A Latina, dal 2018, il mare è accessibile in alcuni punti grazie a delle passerelle blu.

PUGLIA
A San Foca di Melendugno, in provincia di Lecce, l’associazione 2HE, nell’ambito del progetto Io Posso, ha realizzato 4 anni fa La Terrazza "Tutti al mare!". Si tratta del primo accesso attrezzato al mare per persone affette da Sla, patologie neuromotorie e altre gravi disabilità motorie.
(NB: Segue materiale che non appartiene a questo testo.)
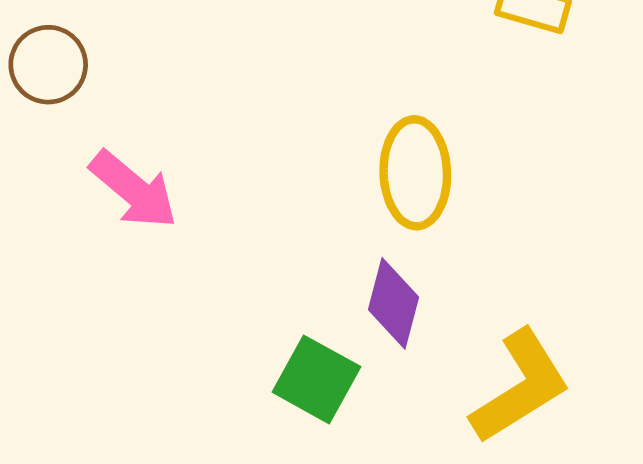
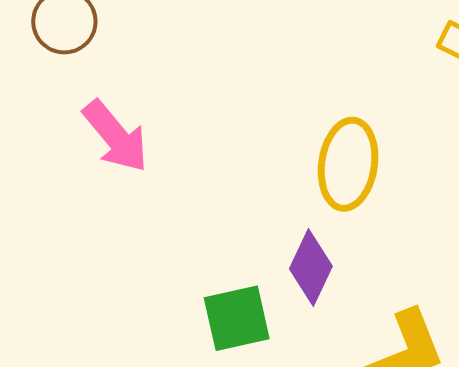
green square: (316, 379) -> (237, 318), turned 38

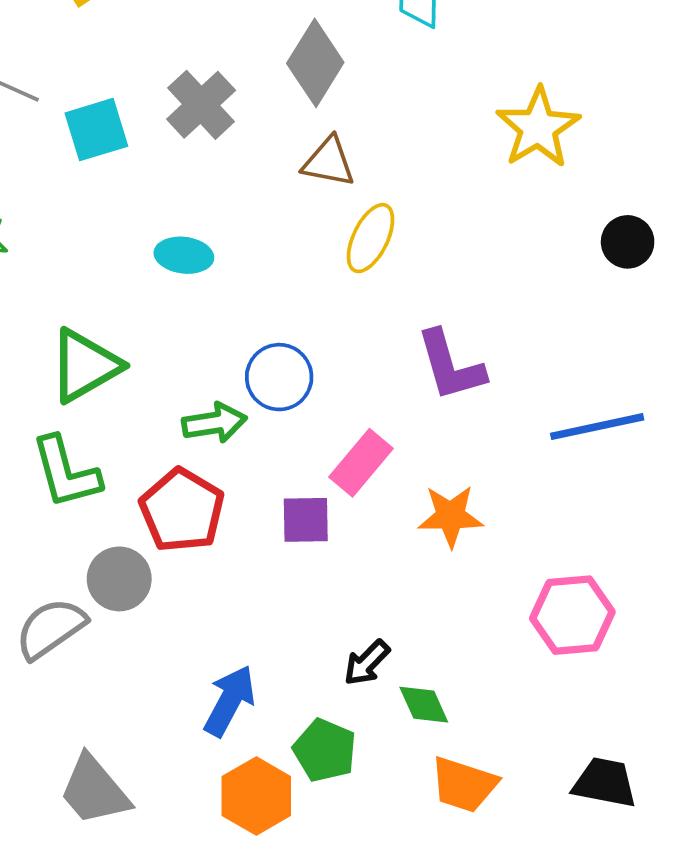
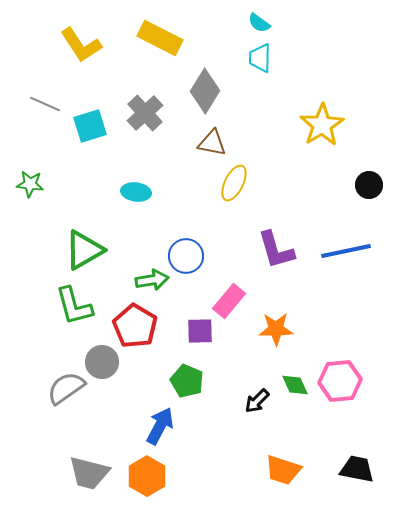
blue line: (597, 427) -> (346, 251), moved
black arrow: (367, 663) -> (257, 401), moved
green diamond: (424, 705) -> (295, 385), moved
green pentagon: (325, 750) -> (187, 381), moved
gray trapezoid: (94, 790) -> (89, 473), turned -36
orange hexagon: (256, 796) -> (147, 476), moved

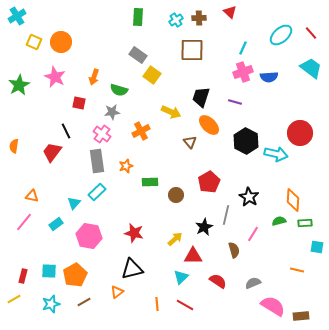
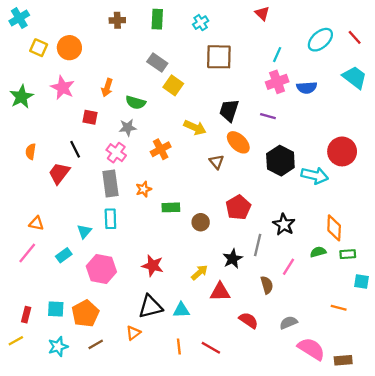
brown cross: (199, 18) -> (117, 20), moved
orange semicircle: (14, 146) -> (31, 151), moved
cyan rectangle: (97, 192) -> (110, 219), turned -48
cyan triangle: (181, 277) -> (181, 310), moved, turned 42

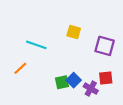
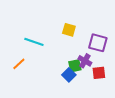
green square: (62, 82) -> (75, 66), moved
purple cross: (91, 89) -> (85, 61), moved

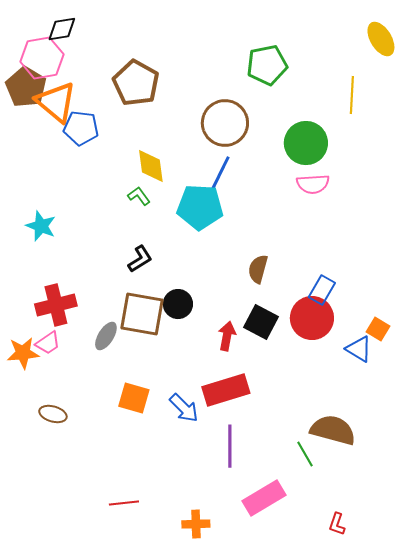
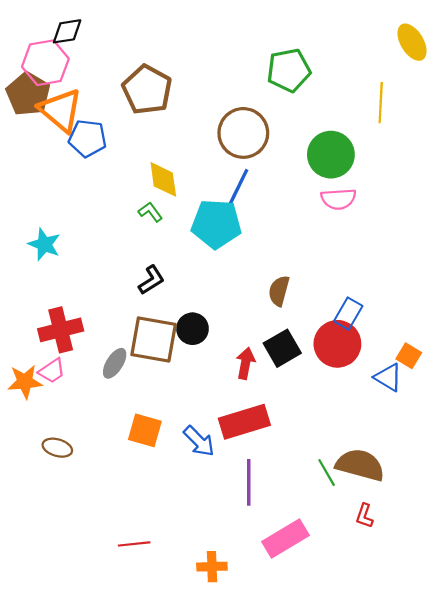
black square: (261, 322) -> (282, 348), turned 32
green line: (305, 454) -> (327, 473), moved
red L-shape: (337, 524) -> (364, 516), moved

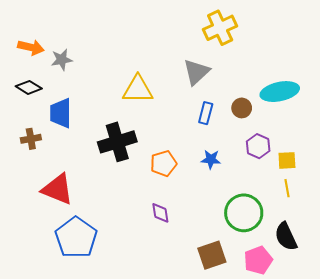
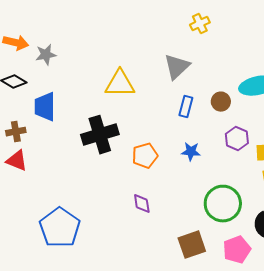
yellow cross: (220, 28) -> (200, 24), size x0.6
red triangle: (58, 189) -> (17, 161), moved, size x0.7

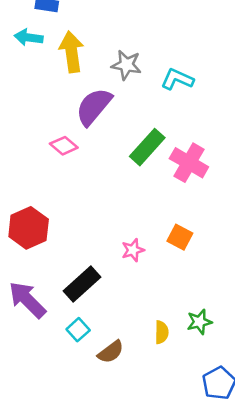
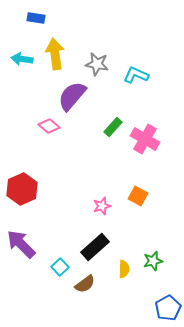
cyan arrow: (29, 37) -> (22, 59), moved
green rectangle: (147, 147) -> (113, 127), size x0.7
black rectangle: (82, 284) -> (95, 247), moved

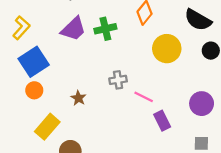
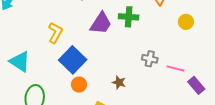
green cross: (105, 29) -> (129, 17), turned 30
yellow circle: (167, 49) -> (186, 22), size x0.6
gray cross: (118, 80) -> (150, 59), turned 35

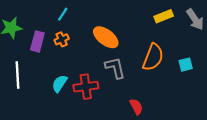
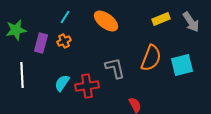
orange ellipse: (106, 37) -> (106, 21), moved
cyan square: (186, 65) -> (182, 65), size x1.6

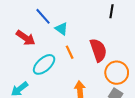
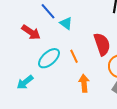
orange line: (70, 52) -> (74, 56), moved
Nel 2018 sono state ospitate circa 300 persone da varie regioni d’Italia e dall’estero.

 


Requisiti indispensabili di accessibilità

Perché una spiaggia sia accessibile questi sono i requisiti. 
1. La presenza di un parcheggio adiacente allo stabilimento balneare.
2. Un percorso pedonale adeguato e riconoscibile che conduce allo stabilimento.
3. L’accesso alla reception e al bar di spiaggia.
4. La presenza di un servizio igienico, di uno spogliatoio, di una doccia adatti.
5. L’accesso ad una parte dell’area attrezzata della spiaggia (ombrelloni, lettini ecc.) mediante adeguate passerelle.
6. Sistemi di guida e orientamento specifici per persone cieche o ipovedenti.

Requisiti ulteriori
1. La presenza di parcheggio riservato in prossimità dell’accesso allo stabilimento o all’area balneare.
2. L’accesso a tutti i servizi presenti (area ricreativa, ristorazione, servizi, ecc.).
3. La possibilità di scegliere una postazione sulla spiaggia che possa essere attrezzata e resa accessibile per l’occasione.
4. La presenza di ausili che consentano di entrare e uscire dall’acqua.
5. La presenza, nell’area ricreativa, di giochi utilizzabili anche da bambini con disabilità.